The Atlanta Massacre of 1906: History and Legacy
Date and time
Location
Online event
A panel discussion exploring the history and legacy of the Atlanta Massacre of 1906
About this event
Join the Fulton County Remembrance Coalition for a virtual panel discussion on the Atlanta Massacre of 1906. The panelists will explore the social and political environment of the time, the four days of violence against Black Atlantans, and the legacy the massacre created.
FCRC is engaged in the Equal Justice Initiative's Historical Marker Project and is working towards installing a marker in remembrance of the, at least, 25 Black men and women lynched during the Atlanta Massacre of 1906.

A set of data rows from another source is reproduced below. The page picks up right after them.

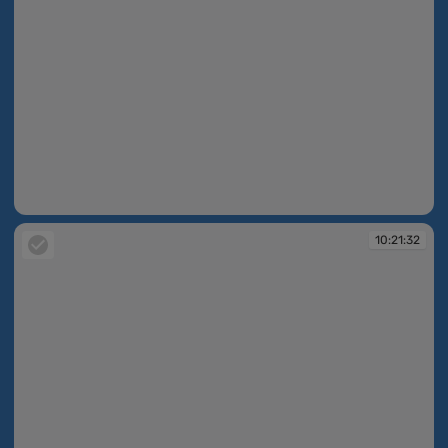
10:21:30
10:21:32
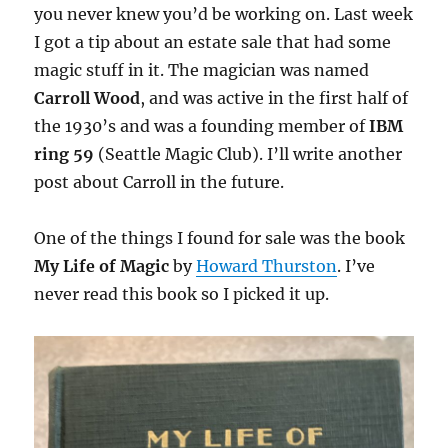
you never knew you’d be working on. Last week
I got a tip about an estate sale that had some
magic stuff in it. The magician was named
Carroll Wood
, and was active in the first half of
the 1930’s and was a founding member of
IBM
ring 59
(Seattle Magic Club). I’ll write another
post about Carroll in the future.
One of the things I found for sale was the book
My Life of Magic
by
Howard Thurston
. I’ve
never read this book so I picked it up.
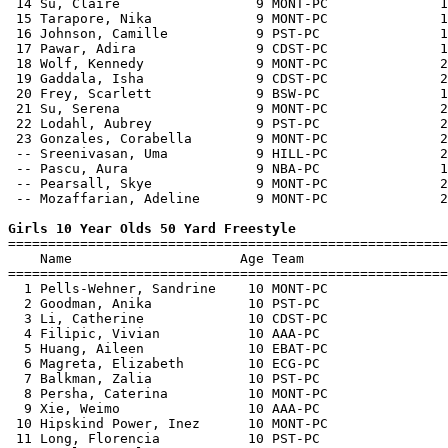
 14 Su, Claire                 9 MONT-PC              1
 15 Tarapore, Nika             9 MONT-PC              1
 16 Johnson, Camille           9 PST-PC               1
 17 Pawar, Adira               9 CDST-PC              1
 18 Wolf, Kennedy              9 MONT-PC              2
 19 Gaddala, Isha              9 CDST-PC              2
 20 Frey, Scarlett             9 BSW-PC               1
 21 Su, Serena                 9 MONT-PC              2
 22 Lodahl, Aubrey             9 PST-PC               2
 23 Gonzales, Corabella        9 MONT-PC              2
 -- Sreenivasan, Uma           9 HILL-PC              2
 -- Pascu, Aura                9 NBA-PC               1
 -- Pearsall, Skye             9 MONT-PC              2
 -- Mozaffarian, Adeline       9 MONT-PC              2
Girls 10 Year Olds 50 Yard Freestyle

=======================================================
    Name                     Age Team                  
=======================================================
  1 Pells-Wehner, Sandrine    10 MONT-PC               
  2 Goodman, Anika            10 PST-PC                
  3 Li, Catherine             10 CDST-PC               
  4 Filipic, Vivian           10 AAA-PC                
  5 Huang, Aileen             10 EBAT-PC               
  6 Magreta, Elizabeth        10 ECG-PC                
  7 Balkman, Zalia            10 PST-PC                
  8 Persha, Caterina          10 MONT-PC               
  9 Xie, Weimo                10 AAA-PC                
 10 Hipskind Power, Inez      10 MONT-PC               
 11 Long, Florencia           10 PST-PC                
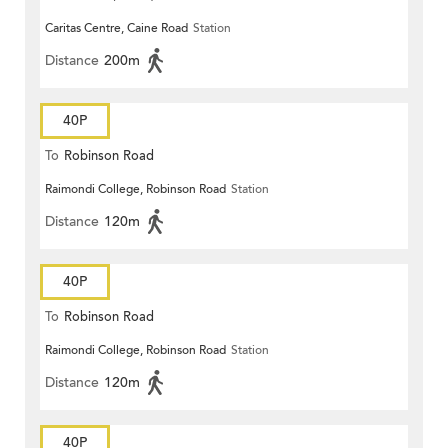
Caritas Centre, Caine Road
Station
Distance
200m
40P
To
Robinson Road
Raimondi College, Robinson Road
Station
Distance
120m
40P
To
Robinson Road
Raimondi College, Robinson Road
Station
Distance
120m
40P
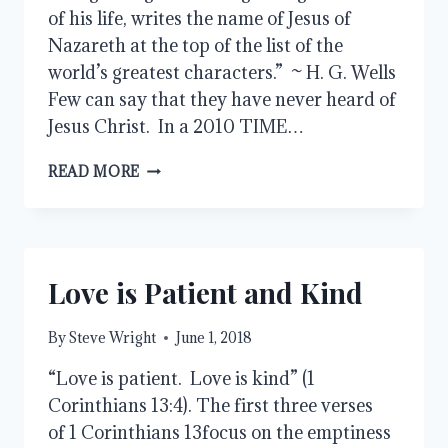
of his life, writes the name of Jesus of
Nazareth at the top of the list of the
world’s greatest characters.” ~ H. G. Wells
Few can say that they have never heard of
Jesus Christ. In a 2010 TIME…
WHO
READ MORE
WAS
JESUS
OF
NAZARETH?
Love is Patient and Kind
By
Steve Wright
June 1, 2018
“Love is patient. Love is kind” (1
Corinthians 13:4). The first three verses
of 1 Corinthians 13focus on the emptiness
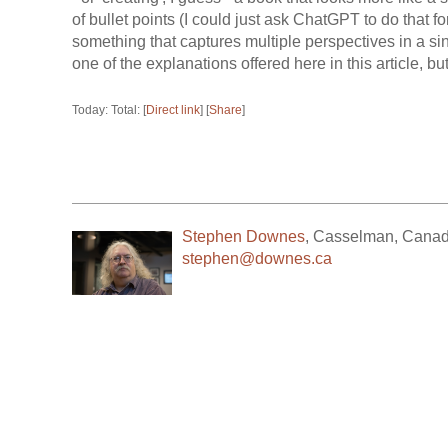
of bullet points (I could just ask ChatGPT to do that fo
something that captures multiple perspectives in a si
one of the explanations offered here in this article, but
Today: Total: [
Direct link
] [
Share
]
Stephen Downes
,
Casselman
,
Cana
stephen@downes.ca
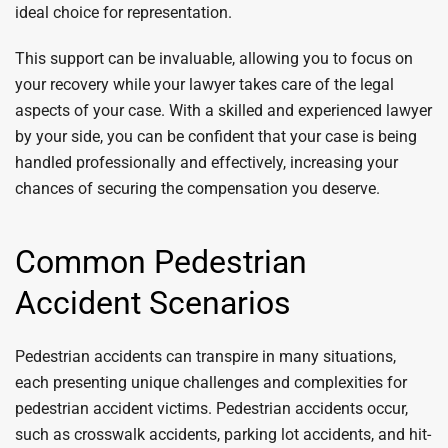
ideal choice for representation.
This support can be invaluable, allowing you to focus on
your recovery while your lawyer takes care of the legal
aspects of your case. With a skilled and experienced lawyer
by your side, you can be confident that your case is being
handled professionally and effectively, increasing your
chances of securing the compensation you deserve.
Common Pedestrian
Accident Scenarios
Pedestrian accidents can transpire in many situations,
each presenting unique challenges and complexities for
pedestrian accident victims. Pedestrian accidents occur,
such as crosswalk accidents, parking lot accidents, and hit-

The panel will be moderated by
Sonam Vashi
Sonam Vashi is an award-winning freelance journalist in Atlanta who's written for the New York Times, Atlanta Magazine, the Washington Post, the Guardian, Columbia Journalism Review, and several others. She has spent much of the last year researching the events of the 1906 Atlanta Massacre with Emory University, where she is assisting Prof. Hank Klibanoff with instruction in a class centered on the subject. She usually writes about inequity in criminal justice, socioeconomics, or immigration in Atlanta, where she’s lived nearly all her life. Previously, she worked at CNN. With five others in 2020, she co-founded Canopy Atlanta, a nonprofit magazine that involves community members in the process of journalism.
Featuring
Forrest Evans
Forrest Evans is an Atlanta-based librarian and published poet, best known for her work in Pen+Brush, TQ Review: A Journal of Trans and Queer Voices, and The Apogee Journal. The avid DC Comic Book collector fights under education, and for gender equality.
Ayinde Summers
Ayinde Summers grew up in the green metro area of Atlanta GA developing a love for the great outdoors and fun education. In 1999 he began fostering a career in Experiential Education as a program director for NFL-Youth Education Town Atlanta where he designed his first program Georgia Explorers Camp. This project allowed students to navigate the geography and archeology of Georgia while engaging academic challenges . Ayinde began learning the science of experience learning as an apprentice with, industry pioneer Tony Coppage who has 34 years of facilitating and challenge program design. By 2004 Ayinde was designing and facilitating programs and workshops for corporations, educational institutions and student groups. He also formed Cultural Expeditions that develops service crews and give youth character development through skill development and cultural awareness using Kurt Hahn and Howard Gardner pedagogies. Through this company he has been able to discover social technologies that now encompass literacy, math, science and service learning. Ayinde Summers has also made presentations at the South Eastern Regional Board’s, High Schools That Work, International Dyslexia Conference and been recognize by the National Parks Service.
Dr. Maurice Hobson
Dr. Maurice Hobson is an Associate Professor of African American Studies and Historian at Georgia State University. He earned the Ph.D. degree in History, focusing in African American History and 20th Century U.S. History from the University of Illinois at Urbana-Champaign. His research interests are grounded in the fields of African American history, 20th Century U.S. history, comparative labor, African American studies, oral history and ethnography, urban and rural history, political economy, and popular cultural studies. He is the author of award-winning book titled The Legend of the Black Mecca: Politics and Class in the Making of Modern Atlanta with the University of North Carolina Press.